● **What you have to do**
Once you reach the line with "T: +39 0141 23.15.36" below, copy each line exactly, stopping after the line with "Palmeiras poderia ter um efeito secundário", and skip any pictures.

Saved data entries
↓↓↓

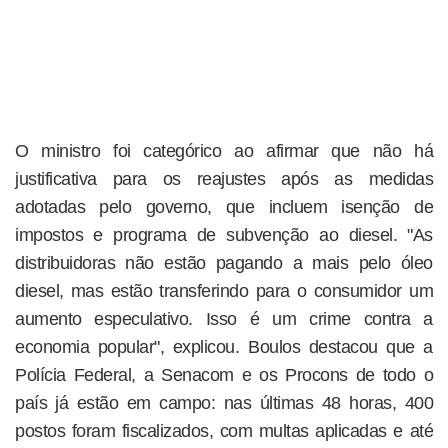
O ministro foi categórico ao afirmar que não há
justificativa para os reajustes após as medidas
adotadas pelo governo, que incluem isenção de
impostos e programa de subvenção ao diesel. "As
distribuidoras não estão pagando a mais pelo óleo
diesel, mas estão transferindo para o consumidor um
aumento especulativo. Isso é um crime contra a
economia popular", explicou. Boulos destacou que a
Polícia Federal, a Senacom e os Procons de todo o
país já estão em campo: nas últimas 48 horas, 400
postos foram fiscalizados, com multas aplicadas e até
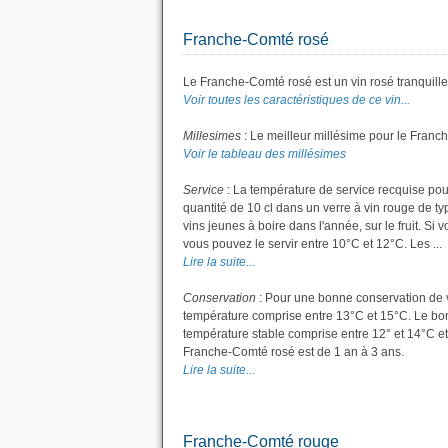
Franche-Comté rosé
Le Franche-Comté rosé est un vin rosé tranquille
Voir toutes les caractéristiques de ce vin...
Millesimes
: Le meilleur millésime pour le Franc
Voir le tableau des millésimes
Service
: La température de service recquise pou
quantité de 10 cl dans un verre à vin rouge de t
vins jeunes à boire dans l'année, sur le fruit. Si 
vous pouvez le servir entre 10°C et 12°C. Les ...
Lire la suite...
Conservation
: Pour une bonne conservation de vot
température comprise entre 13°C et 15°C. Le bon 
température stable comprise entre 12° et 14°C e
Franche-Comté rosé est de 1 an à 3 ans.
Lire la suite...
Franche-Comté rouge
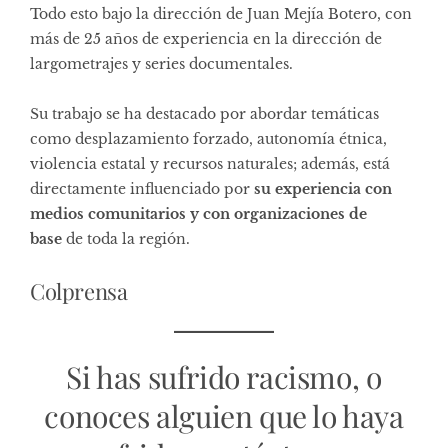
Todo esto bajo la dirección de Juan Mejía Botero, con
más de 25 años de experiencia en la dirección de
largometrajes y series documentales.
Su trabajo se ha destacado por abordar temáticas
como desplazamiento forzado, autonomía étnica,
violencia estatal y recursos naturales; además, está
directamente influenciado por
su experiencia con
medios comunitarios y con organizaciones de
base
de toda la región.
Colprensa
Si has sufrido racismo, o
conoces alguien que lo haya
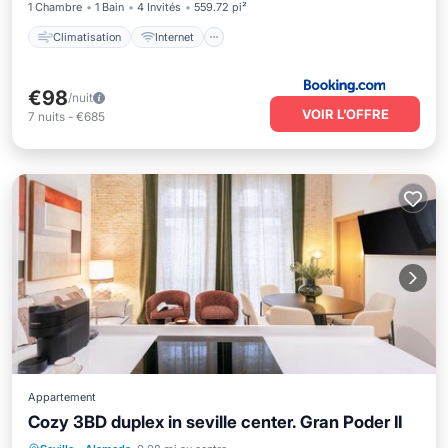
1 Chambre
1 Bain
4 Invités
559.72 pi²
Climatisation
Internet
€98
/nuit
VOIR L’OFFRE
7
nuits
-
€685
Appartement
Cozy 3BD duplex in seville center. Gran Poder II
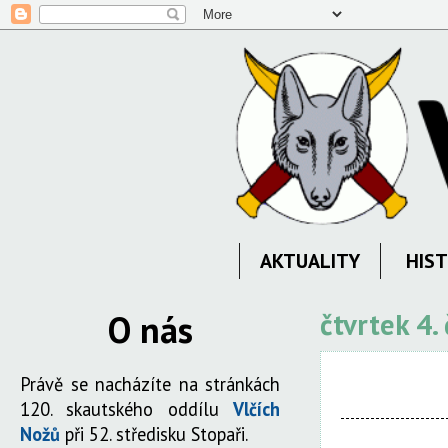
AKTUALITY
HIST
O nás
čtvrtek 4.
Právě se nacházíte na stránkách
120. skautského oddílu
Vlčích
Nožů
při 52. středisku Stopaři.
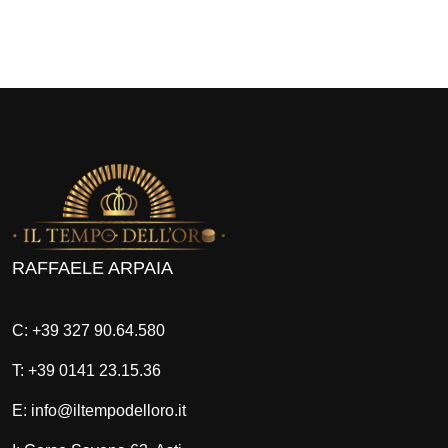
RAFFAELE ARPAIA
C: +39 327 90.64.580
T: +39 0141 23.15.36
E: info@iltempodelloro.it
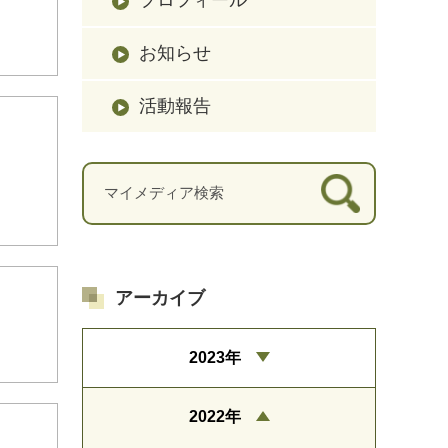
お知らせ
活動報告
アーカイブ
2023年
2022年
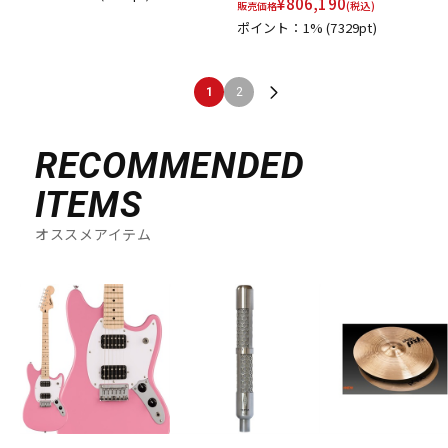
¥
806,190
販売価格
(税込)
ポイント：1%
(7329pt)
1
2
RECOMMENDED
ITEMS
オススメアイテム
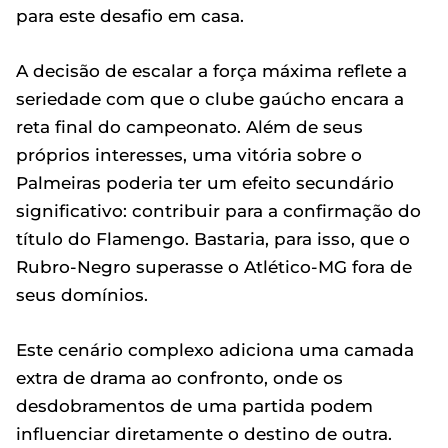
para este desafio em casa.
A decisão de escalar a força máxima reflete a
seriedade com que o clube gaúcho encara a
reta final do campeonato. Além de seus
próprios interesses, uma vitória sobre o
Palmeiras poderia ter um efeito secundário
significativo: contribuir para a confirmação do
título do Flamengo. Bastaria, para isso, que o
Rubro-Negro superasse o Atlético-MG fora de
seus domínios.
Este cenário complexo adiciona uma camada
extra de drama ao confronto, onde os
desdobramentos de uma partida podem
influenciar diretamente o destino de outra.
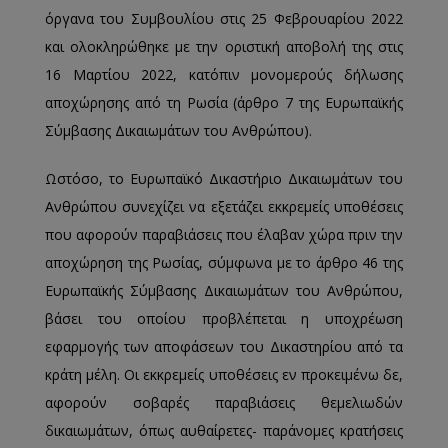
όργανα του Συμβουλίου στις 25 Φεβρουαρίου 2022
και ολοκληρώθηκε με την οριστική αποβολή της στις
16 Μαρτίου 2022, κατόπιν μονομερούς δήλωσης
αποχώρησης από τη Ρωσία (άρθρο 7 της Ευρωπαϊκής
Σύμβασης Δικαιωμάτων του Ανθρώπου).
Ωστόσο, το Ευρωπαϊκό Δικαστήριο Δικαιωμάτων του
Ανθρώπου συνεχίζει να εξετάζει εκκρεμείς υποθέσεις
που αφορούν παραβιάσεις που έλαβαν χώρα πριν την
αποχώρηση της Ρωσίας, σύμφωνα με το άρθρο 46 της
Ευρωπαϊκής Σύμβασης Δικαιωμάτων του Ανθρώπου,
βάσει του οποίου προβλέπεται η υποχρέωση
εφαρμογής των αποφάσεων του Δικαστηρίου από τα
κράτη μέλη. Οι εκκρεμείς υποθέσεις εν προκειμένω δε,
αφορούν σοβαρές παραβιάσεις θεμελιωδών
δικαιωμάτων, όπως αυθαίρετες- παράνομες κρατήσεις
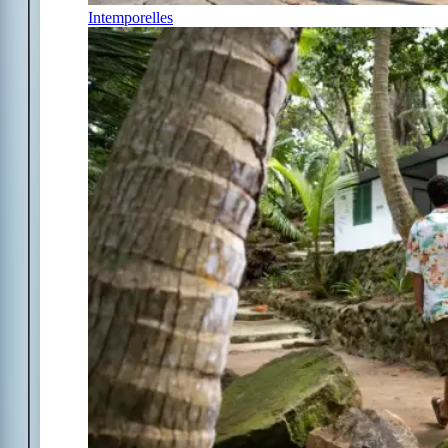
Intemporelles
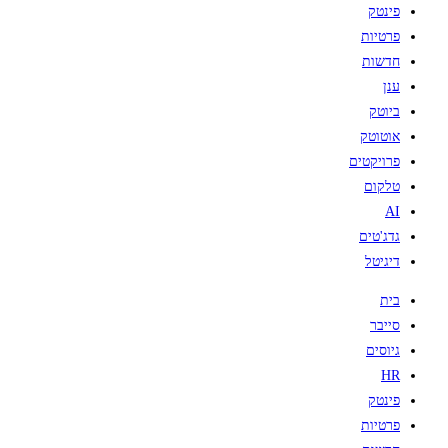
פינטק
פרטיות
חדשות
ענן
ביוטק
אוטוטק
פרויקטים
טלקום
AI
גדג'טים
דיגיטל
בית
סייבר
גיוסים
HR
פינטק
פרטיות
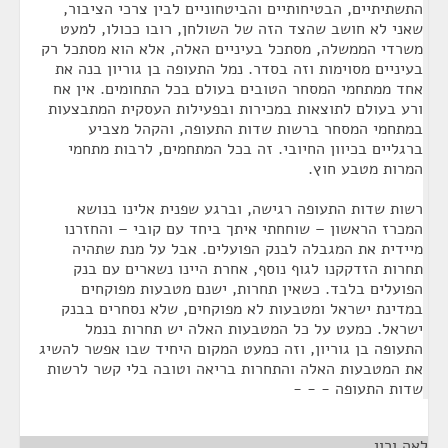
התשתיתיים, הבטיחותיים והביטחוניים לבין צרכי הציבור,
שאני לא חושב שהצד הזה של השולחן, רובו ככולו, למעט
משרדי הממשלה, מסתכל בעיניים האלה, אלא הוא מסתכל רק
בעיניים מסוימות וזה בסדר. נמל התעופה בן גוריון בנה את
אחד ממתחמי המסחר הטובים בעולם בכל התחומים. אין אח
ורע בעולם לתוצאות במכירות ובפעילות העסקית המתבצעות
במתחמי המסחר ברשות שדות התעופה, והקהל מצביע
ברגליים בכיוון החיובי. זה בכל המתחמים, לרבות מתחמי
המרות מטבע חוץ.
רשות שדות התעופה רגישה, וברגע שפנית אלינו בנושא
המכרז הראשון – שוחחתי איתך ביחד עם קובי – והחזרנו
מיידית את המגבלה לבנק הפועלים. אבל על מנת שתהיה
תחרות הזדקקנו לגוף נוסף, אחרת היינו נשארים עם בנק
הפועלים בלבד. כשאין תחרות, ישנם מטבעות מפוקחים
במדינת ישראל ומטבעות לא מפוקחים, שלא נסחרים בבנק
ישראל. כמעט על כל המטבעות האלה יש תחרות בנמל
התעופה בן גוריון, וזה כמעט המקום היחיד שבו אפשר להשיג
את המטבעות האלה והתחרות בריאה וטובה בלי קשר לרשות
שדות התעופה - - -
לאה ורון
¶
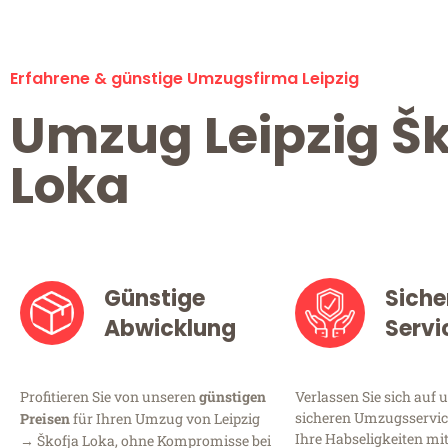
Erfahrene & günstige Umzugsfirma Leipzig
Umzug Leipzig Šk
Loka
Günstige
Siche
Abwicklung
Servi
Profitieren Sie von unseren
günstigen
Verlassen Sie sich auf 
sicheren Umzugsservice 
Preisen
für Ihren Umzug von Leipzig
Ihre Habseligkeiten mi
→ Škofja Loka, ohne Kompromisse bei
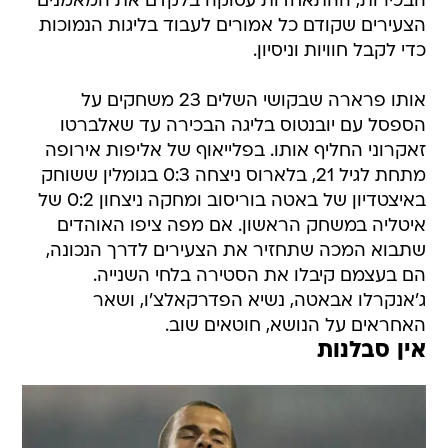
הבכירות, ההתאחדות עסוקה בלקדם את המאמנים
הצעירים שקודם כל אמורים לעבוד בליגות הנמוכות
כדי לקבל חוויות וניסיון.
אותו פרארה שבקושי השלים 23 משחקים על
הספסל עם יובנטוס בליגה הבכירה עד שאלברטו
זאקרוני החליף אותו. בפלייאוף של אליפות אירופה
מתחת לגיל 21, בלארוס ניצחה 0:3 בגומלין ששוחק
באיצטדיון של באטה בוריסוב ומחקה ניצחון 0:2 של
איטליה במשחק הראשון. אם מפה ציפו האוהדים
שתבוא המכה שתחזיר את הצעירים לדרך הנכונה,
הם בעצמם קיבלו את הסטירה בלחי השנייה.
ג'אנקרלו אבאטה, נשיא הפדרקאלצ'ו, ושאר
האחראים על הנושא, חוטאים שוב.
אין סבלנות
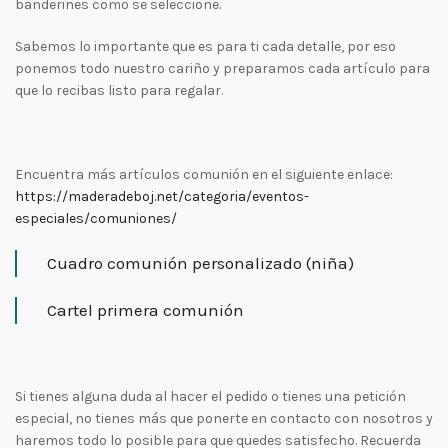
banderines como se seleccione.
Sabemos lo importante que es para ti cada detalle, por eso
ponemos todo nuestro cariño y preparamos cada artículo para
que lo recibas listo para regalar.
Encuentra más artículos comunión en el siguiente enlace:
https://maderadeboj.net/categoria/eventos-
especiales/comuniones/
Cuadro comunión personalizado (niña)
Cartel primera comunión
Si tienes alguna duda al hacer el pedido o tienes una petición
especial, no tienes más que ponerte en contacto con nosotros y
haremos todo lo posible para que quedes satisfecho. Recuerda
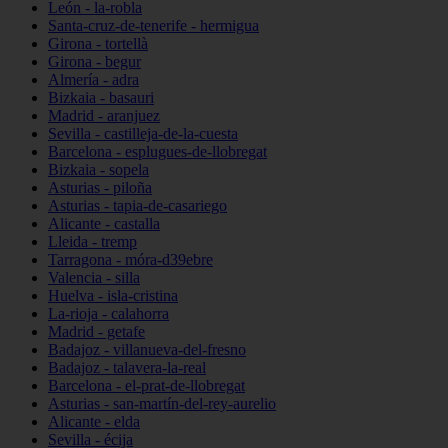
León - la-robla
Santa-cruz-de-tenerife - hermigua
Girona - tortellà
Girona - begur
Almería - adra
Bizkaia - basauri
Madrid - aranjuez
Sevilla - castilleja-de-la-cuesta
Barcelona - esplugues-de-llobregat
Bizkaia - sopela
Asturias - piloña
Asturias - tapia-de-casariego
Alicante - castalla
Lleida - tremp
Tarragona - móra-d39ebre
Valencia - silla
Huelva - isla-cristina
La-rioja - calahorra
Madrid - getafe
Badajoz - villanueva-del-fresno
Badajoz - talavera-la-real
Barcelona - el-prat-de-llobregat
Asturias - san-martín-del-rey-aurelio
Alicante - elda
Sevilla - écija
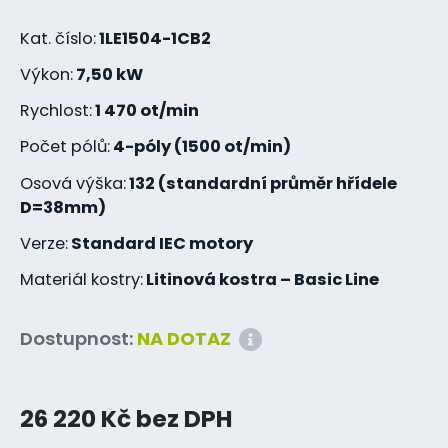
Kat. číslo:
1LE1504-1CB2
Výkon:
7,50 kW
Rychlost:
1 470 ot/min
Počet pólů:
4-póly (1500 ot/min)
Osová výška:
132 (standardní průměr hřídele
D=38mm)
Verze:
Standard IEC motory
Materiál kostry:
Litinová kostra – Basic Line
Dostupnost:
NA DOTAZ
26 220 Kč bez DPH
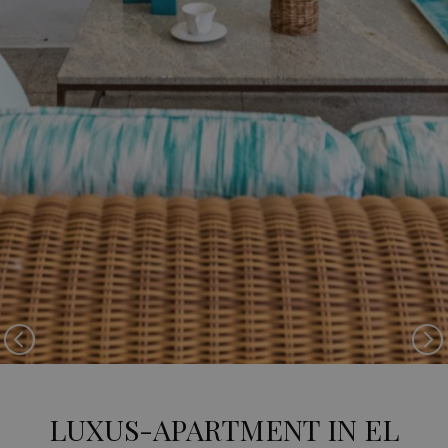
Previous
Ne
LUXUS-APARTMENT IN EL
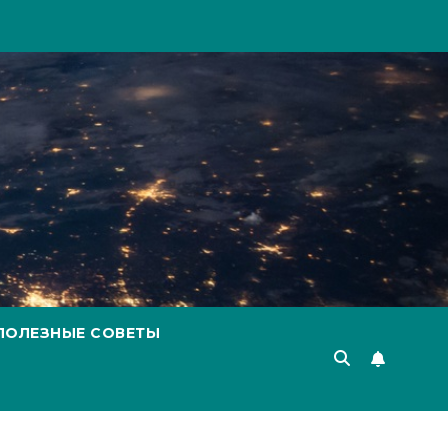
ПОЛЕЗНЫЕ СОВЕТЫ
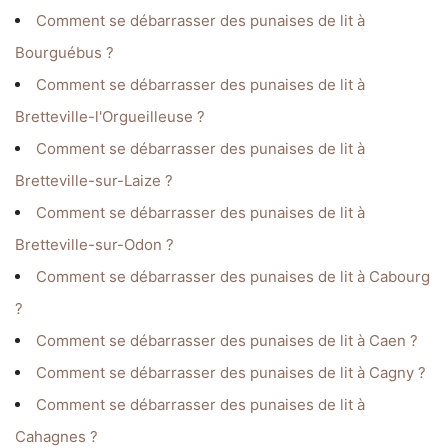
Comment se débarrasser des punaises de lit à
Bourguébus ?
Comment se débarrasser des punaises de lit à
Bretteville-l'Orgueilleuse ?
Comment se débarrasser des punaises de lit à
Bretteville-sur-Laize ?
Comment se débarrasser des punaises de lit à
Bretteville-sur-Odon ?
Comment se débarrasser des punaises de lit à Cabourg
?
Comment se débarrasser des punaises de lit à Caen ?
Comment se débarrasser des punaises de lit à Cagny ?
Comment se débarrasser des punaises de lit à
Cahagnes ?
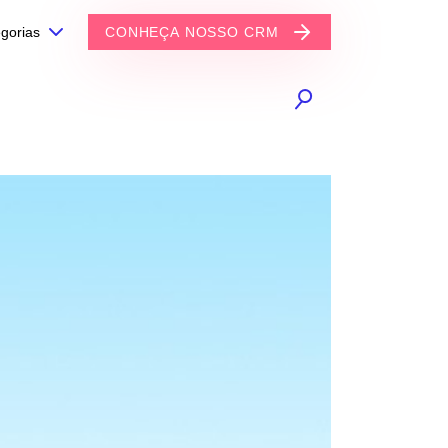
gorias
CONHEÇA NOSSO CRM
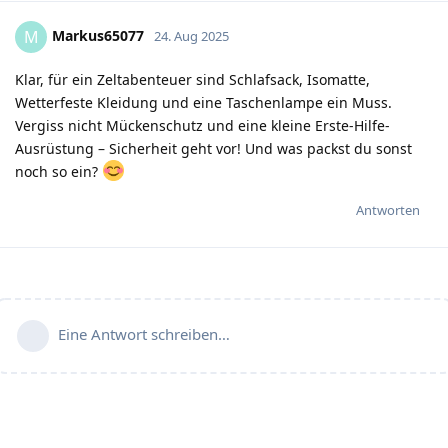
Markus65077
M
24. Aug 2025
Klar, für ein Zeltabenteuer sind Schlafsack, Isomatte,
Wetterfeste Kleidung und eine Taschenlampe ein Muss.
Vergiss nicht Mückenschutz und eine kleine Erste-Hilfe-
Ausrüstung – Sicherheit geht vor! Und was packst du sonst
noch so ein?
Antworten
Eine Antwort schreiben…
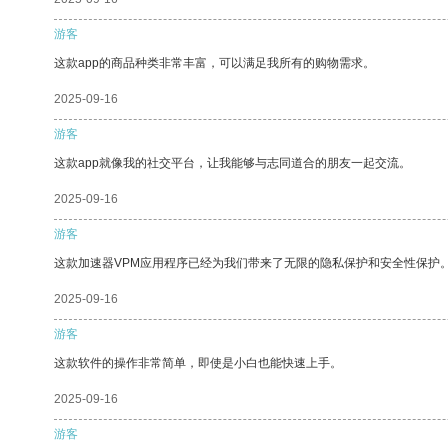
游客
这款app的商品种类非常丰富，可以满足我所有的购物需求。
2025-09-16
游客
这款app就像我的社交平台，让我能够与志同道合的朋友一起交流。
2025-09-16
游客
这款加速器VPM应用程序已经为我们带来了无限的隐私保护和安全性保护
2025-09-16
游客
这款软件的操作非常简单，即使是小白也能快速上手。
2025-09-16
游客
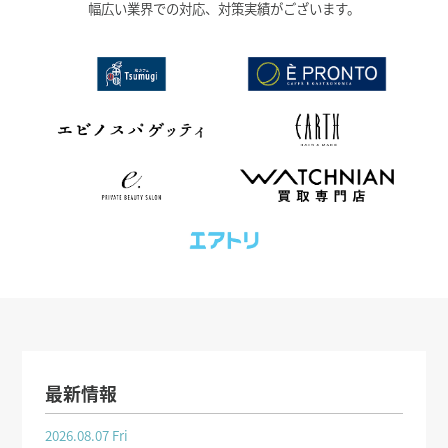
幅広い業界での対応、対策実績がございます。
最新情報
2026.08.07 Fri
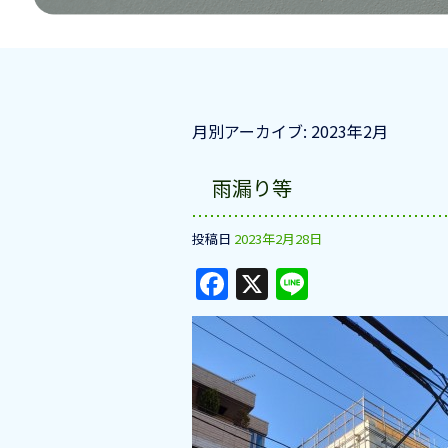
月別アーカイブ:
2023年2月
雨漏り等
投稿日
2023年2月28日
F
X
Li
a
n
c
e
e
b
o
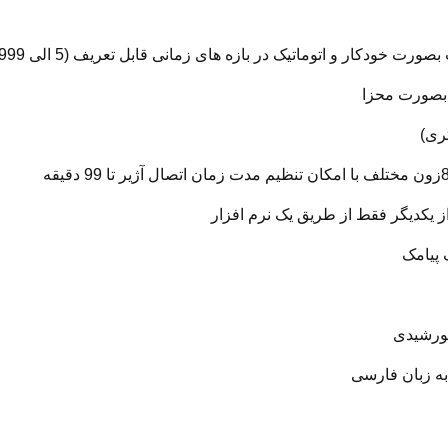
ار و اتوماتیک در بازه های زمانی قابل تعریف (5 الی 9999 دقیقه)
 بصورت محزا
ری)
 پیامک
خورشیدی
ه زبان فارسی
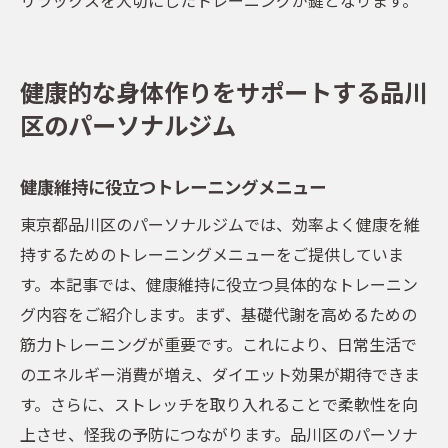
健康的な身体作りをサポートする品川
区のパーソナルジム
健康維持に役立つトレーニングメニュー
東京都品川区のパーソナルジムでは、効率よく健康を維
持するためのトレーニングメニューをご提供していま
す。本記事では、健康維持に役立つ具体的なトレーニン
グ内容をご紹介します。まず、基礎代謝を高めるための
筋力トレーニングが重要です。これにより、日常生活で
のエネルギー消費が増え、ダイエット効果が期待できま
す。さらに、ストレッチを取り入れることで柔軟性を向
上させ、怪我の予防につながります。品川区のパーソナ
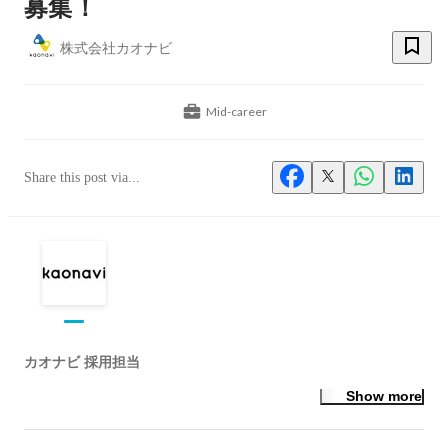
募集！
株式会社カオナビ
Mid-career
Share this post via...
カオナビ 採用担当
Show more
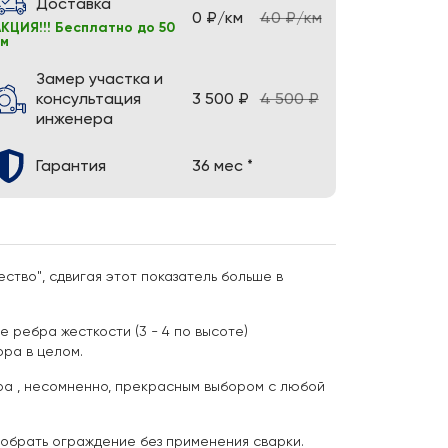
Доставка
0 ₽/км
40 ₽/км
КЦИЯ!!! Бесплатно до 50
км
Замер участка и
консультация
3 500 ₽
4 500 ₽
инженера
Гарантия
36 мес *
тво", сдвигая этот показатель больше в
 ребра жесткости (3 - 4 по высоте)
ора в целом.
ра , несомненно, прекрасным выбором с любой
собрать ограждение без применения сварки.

↑↑↑

● **Solution**
T: +39 0141 23.15.36
E: info@iltempodelloro.it
お知らせ
活動報告
アーカイブ
2023年
2022年
¥
806,190
販売価格
(税込)
ポイント：1%
(7329pt)
1
2
RECOMMENDED
ITEMS
オススメアイテム
para este desafio em casa.
A decisão de escalar a força máxima reflete a
seriedade com que o clube gaúcho encara a
reta final do campeonato. Além de seus
próprios interesses, uma vitória sobre o
Palmeiras poderia ter um efeito secundário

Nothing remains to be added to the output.